Did the film show Hillary supporters crying, yes. Did the film show southern white male Trump supporters gloating, yes. Did the film show the contempt each side had for the other, yes, but only to a degree. The film showed one of the Trump supporters of West Virginia getting angry over the way media was covering the election results. The media outlet referred to the votes for Trump were coming from “those rural areas,” The West Virginia man inferred that that was “code” for uneducated. In the West Virginia man’s defense, it is used in that manner frequently in polite circles of the south-eastern portion of the US. They also showed folks who refused to vote, an old man who got to vote for the first time due to felonies on his record, latino supporters of Trump, and the carefree house-less man from Hawaii who has very little knowledge of the election and no cares of it.

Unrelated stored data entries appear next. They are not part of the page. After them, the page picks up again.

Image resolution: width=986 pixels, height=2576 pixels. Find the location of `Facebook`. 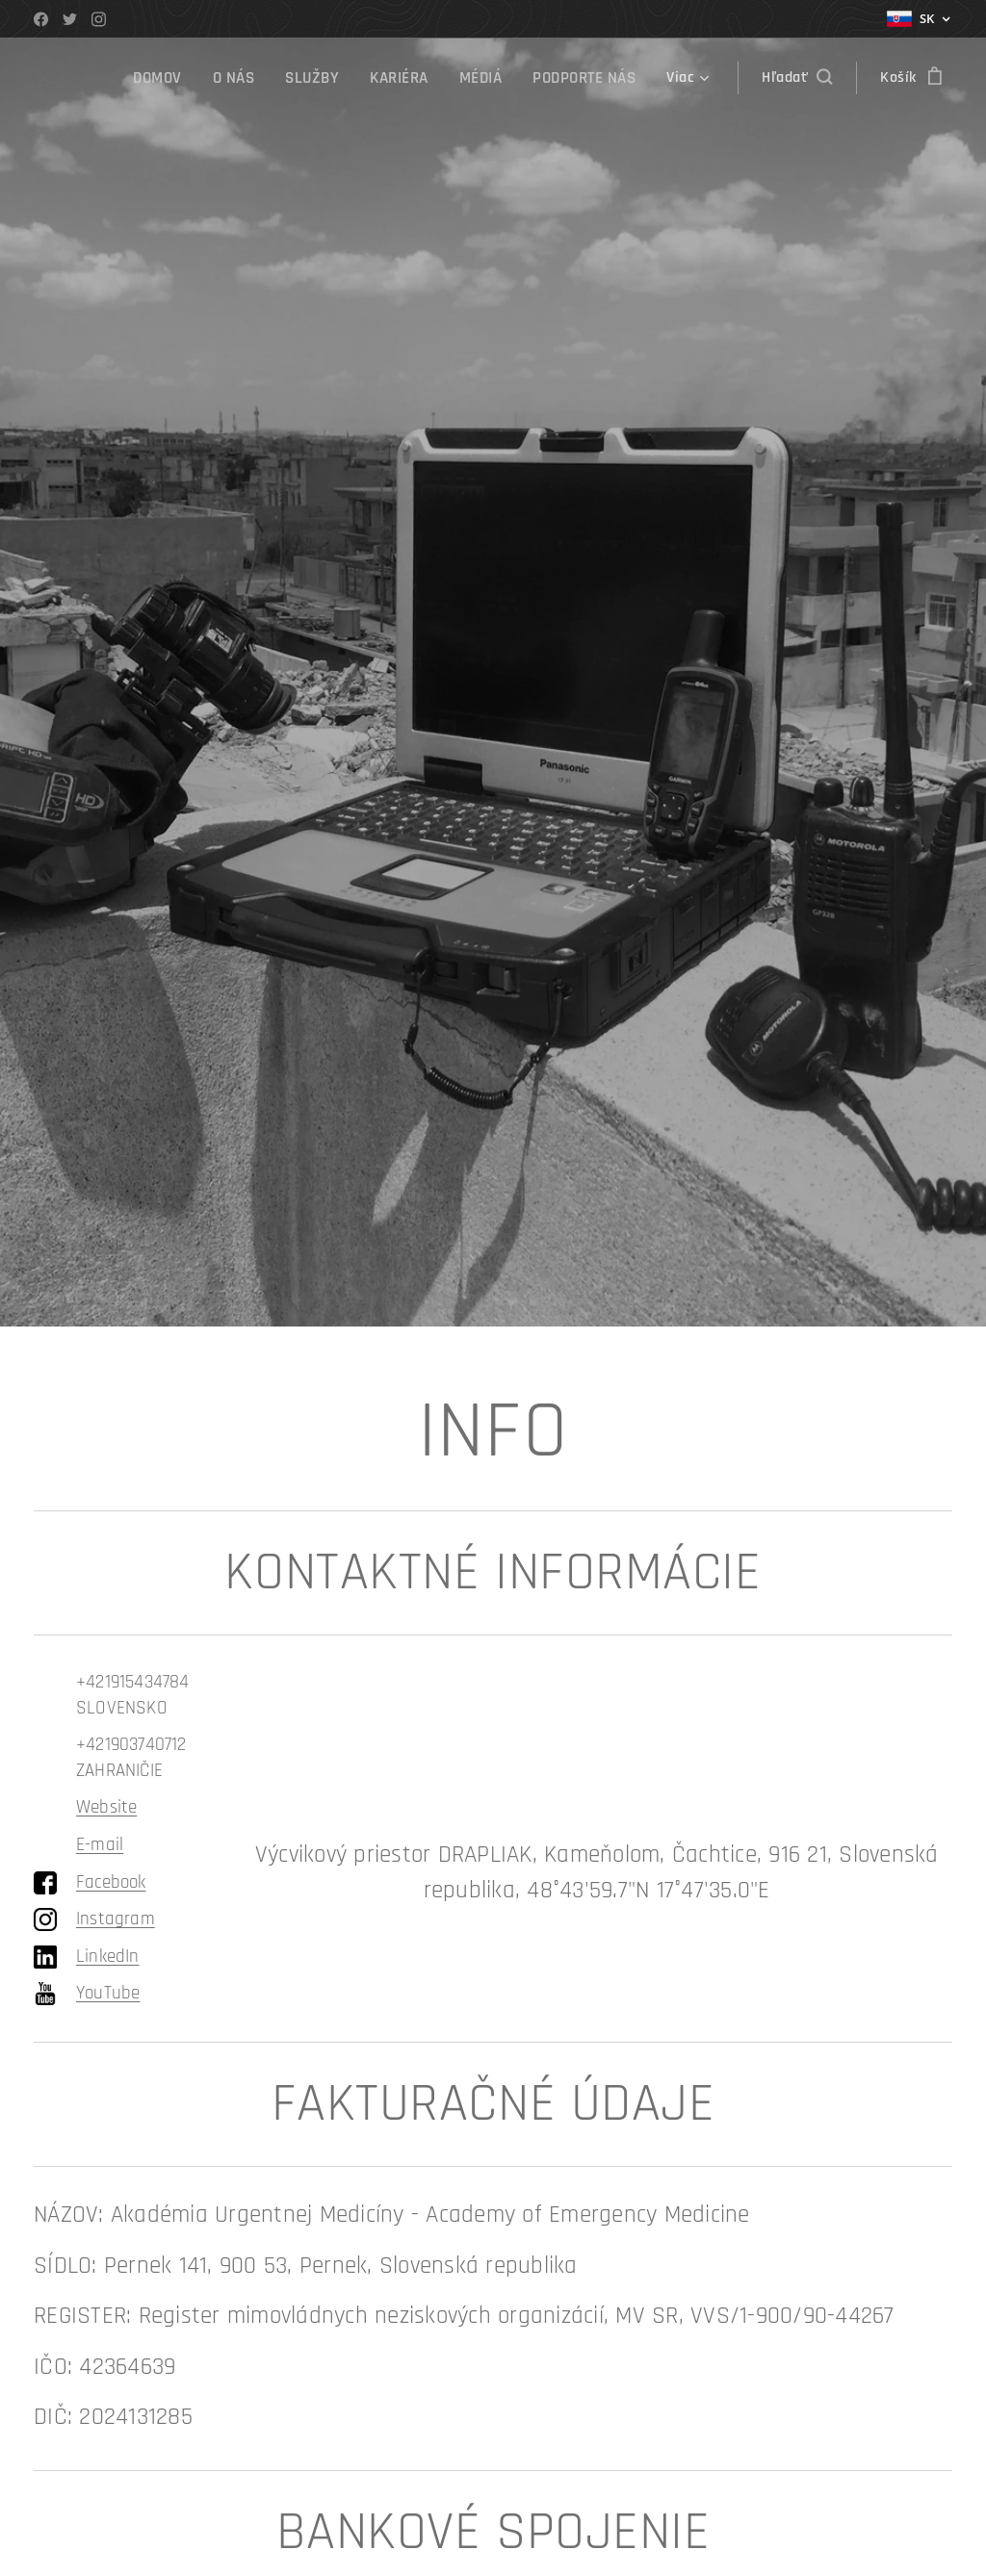

Facebook is located at coordinates (111, 1882).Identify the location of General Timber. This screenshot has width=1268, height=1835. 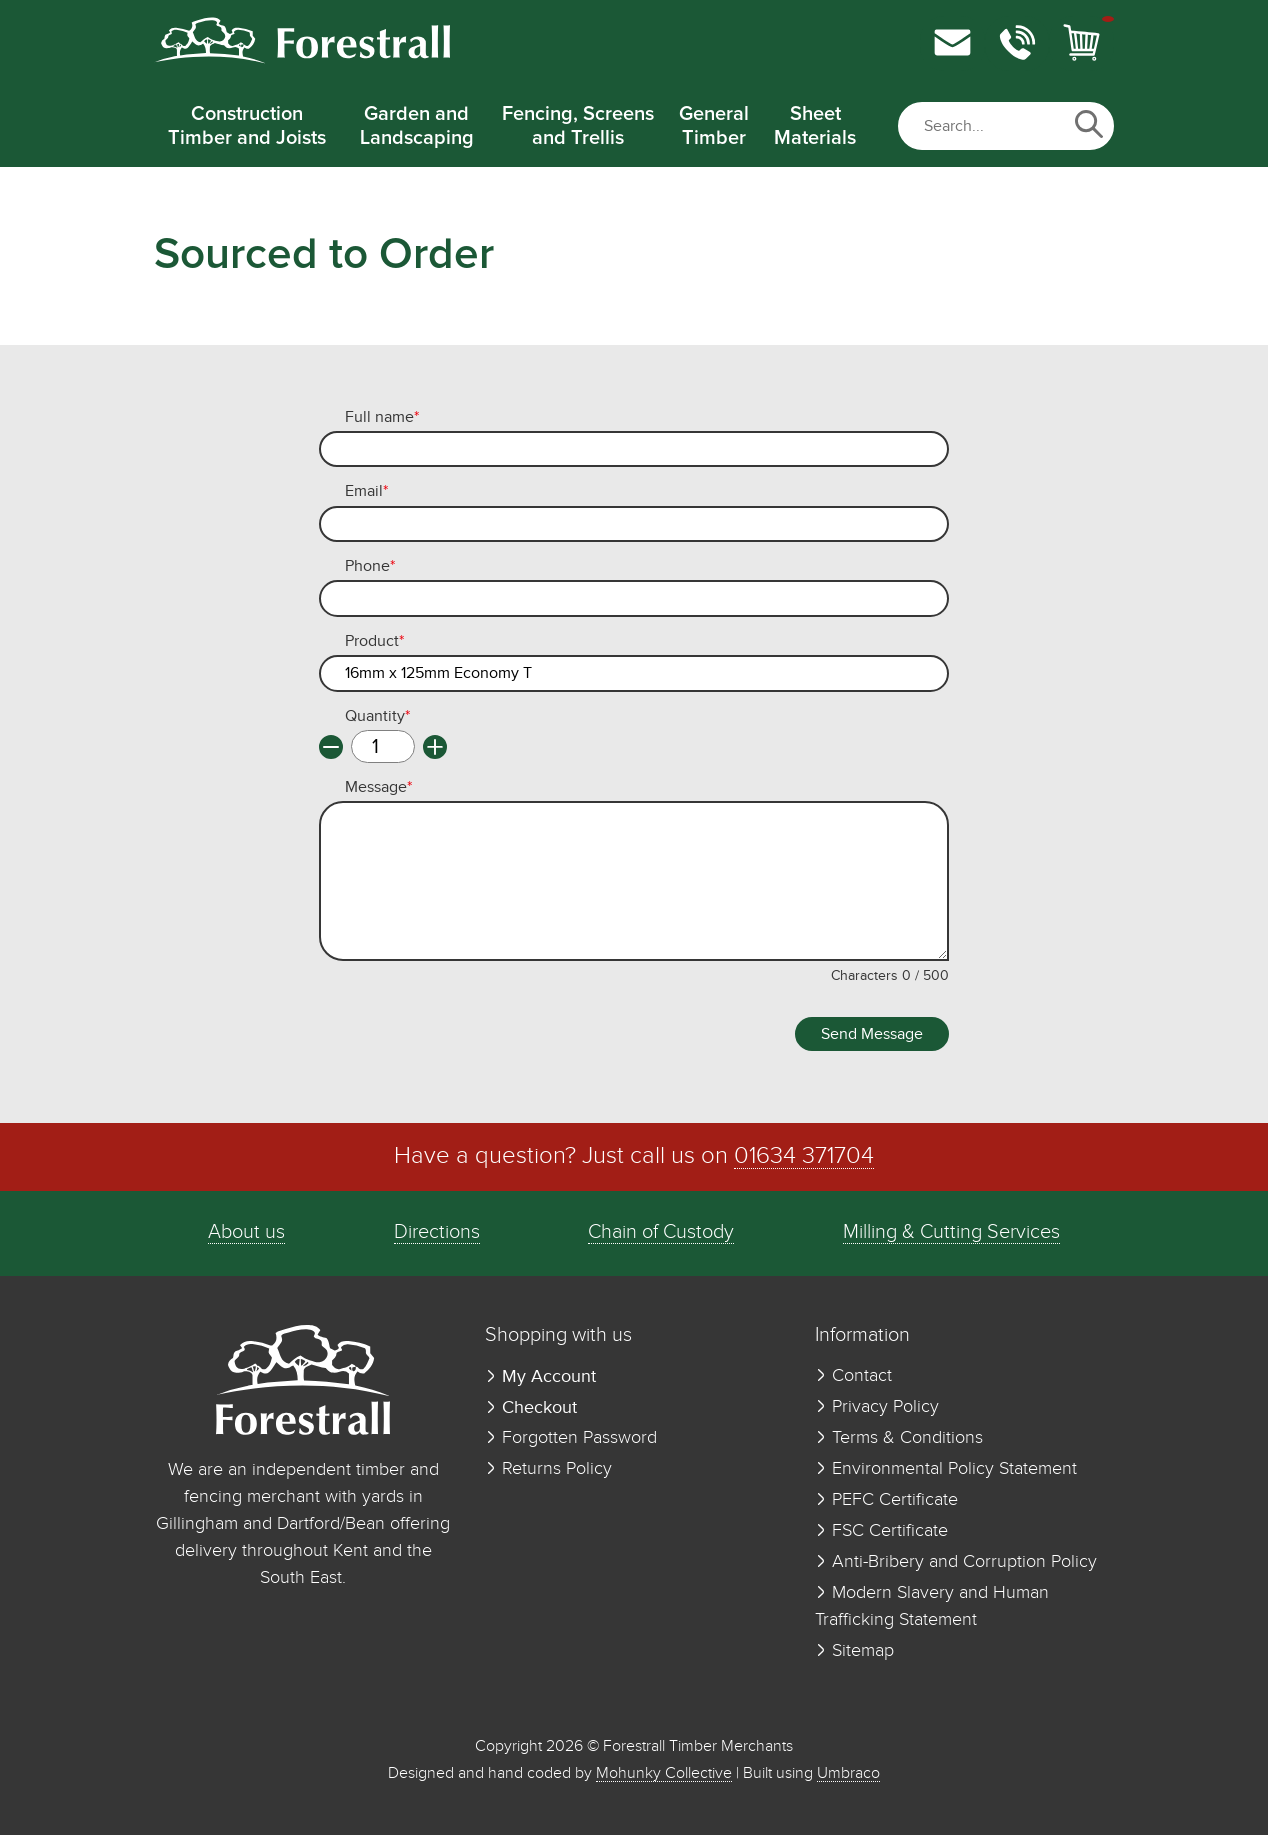
(714, 126).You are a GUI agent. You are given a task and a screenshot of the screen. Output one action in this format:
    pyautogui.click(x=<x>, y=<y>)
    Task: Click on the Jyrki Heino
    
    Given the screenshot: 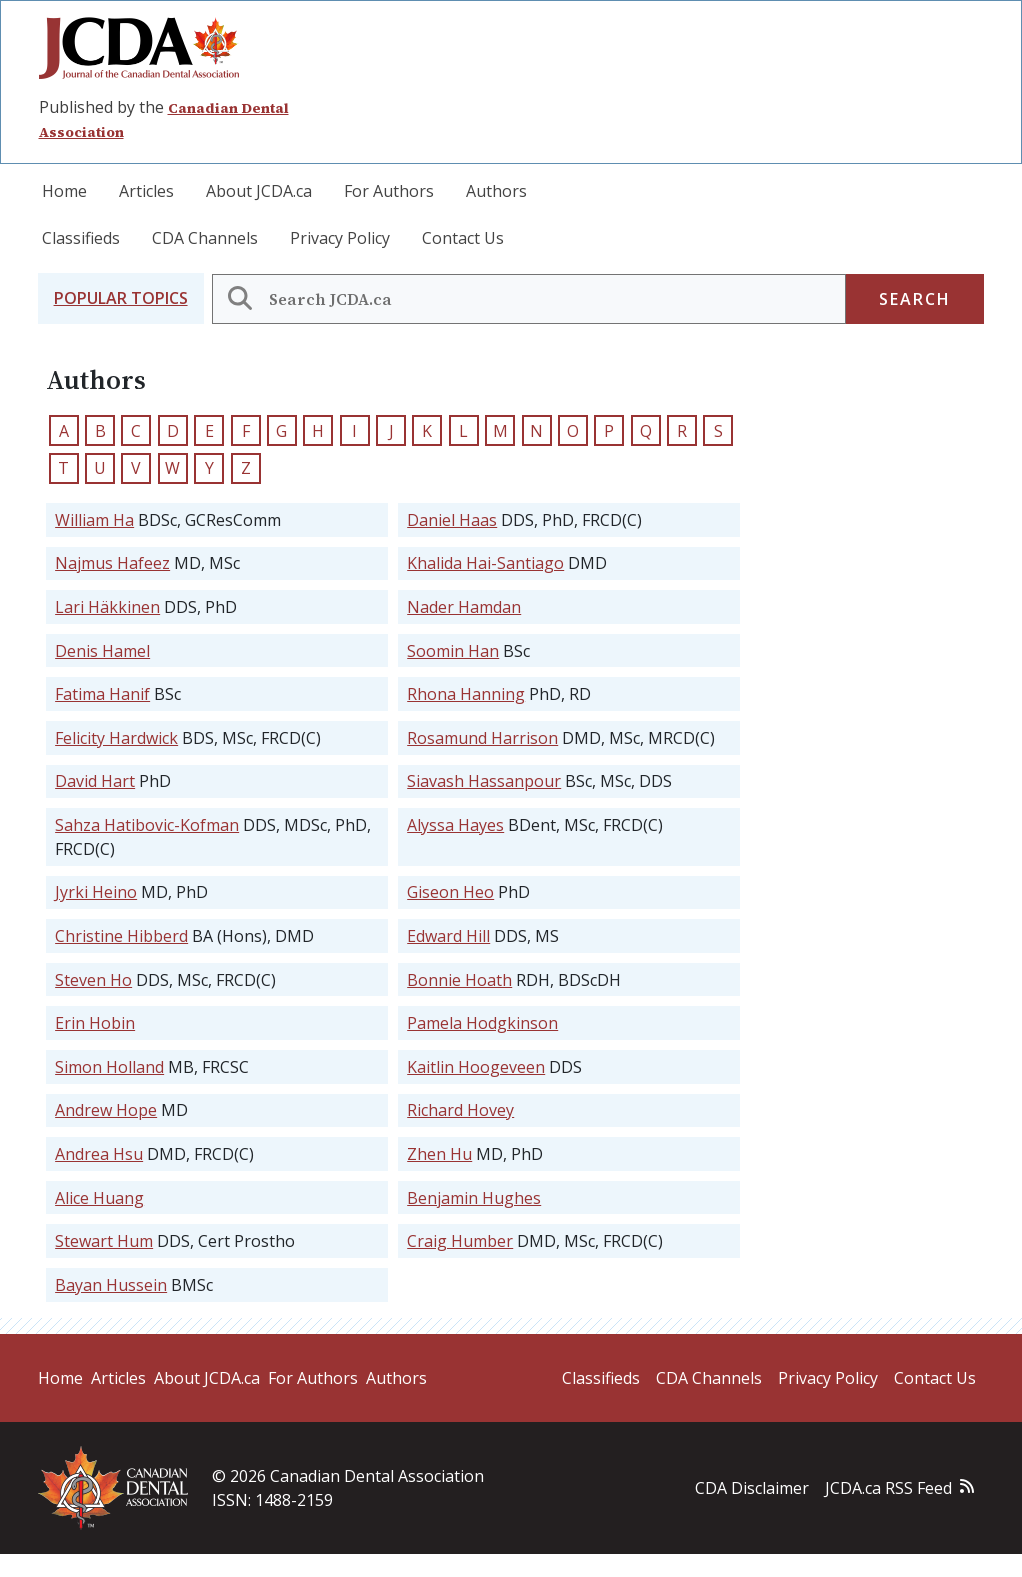 What is the action you would take?
    pyautogui.click(x=96, y=892)
    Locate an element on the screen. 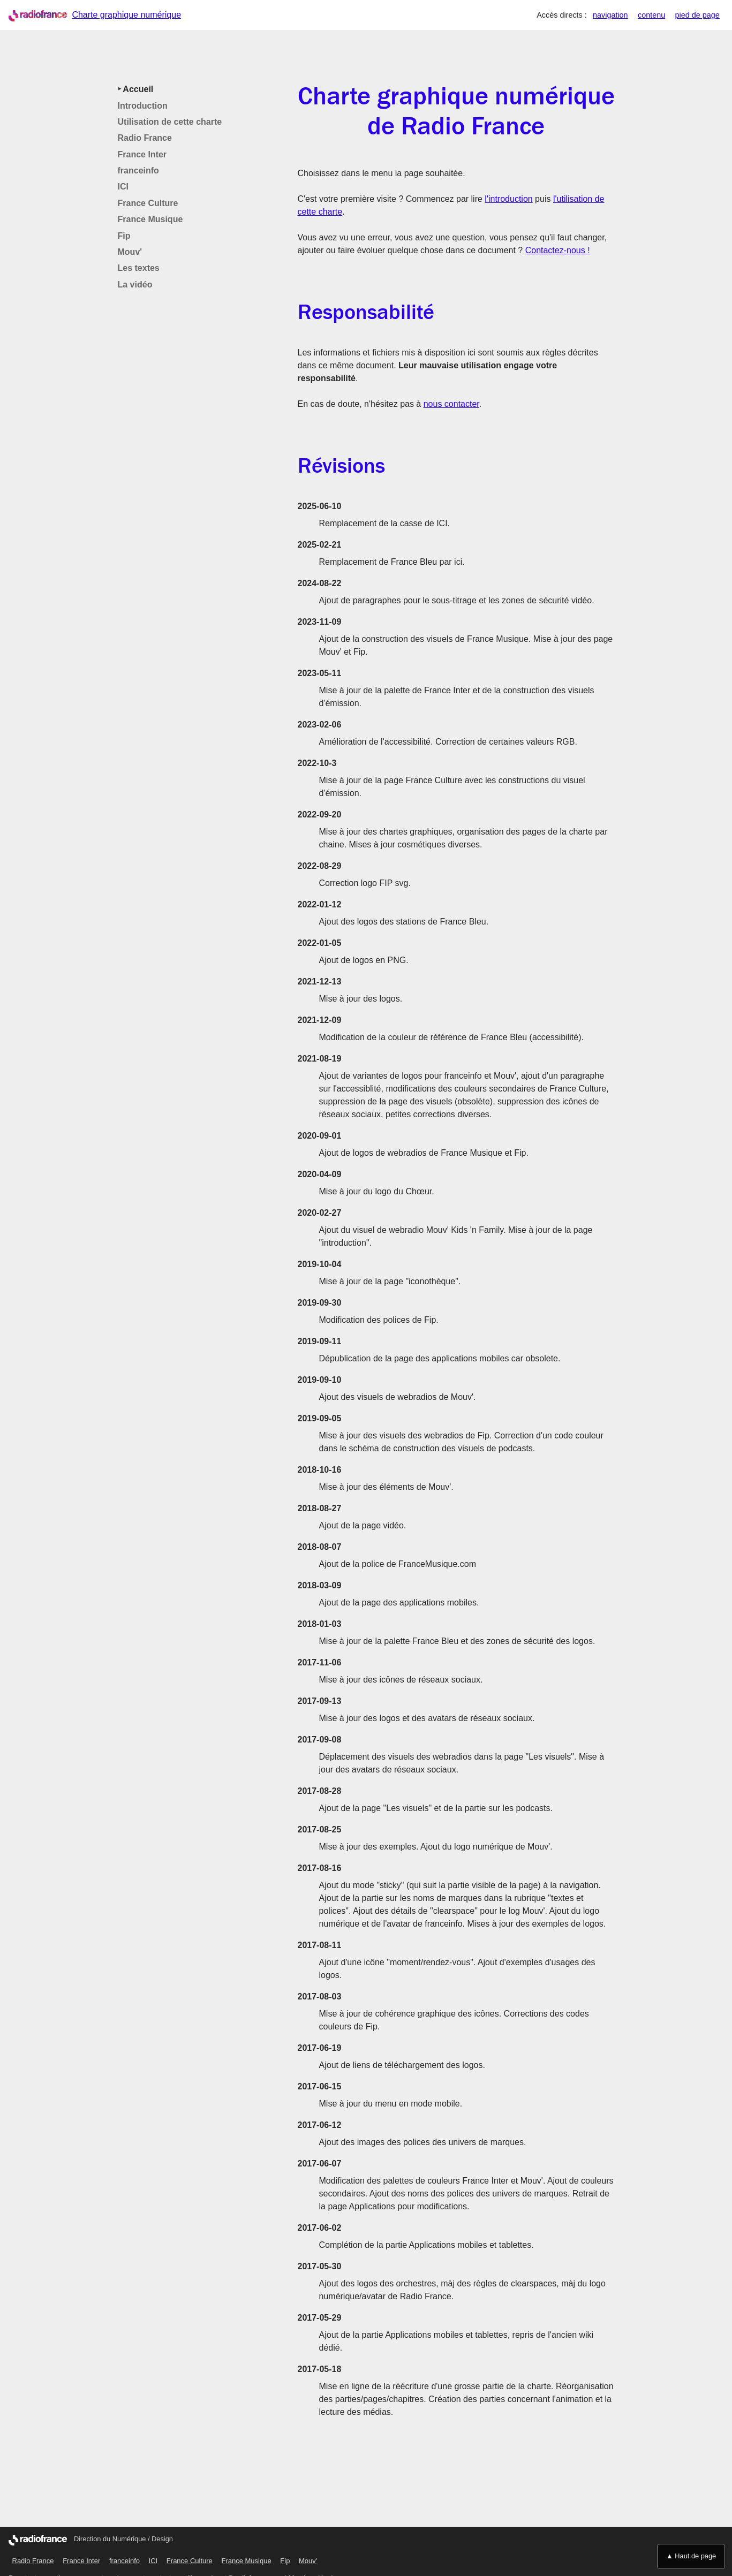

This film did a adequate job of the coverage. I was surprised and disappointed of their third party coverage. I was surprised that they had any kind of third party coverage considering the majority of America’s disdain of a third party. I was disappointed over who they covered, Evan McMullin, an independent candidate who only received 0.53% of the national popular vote. While Jill Stein from the Green Party received more national coverage
and 1% of the national popular vote, and Gary Johnson of the Libertarian Party received even more national coverage because of not being allowed to participate in the debates, and received 3.3% of the national popular vote. Perhaps that was intentional, to further perpetuate the two party system by showing someone only the great people of Utah had ever heard of.
This film gives some insight into the people’s emotions for and against candidates in the 2016 election. For those still in the fever of it, I would say this was a left of the middle political film, with a hint of a fantasy of a reminiscent time when no one cared about politics.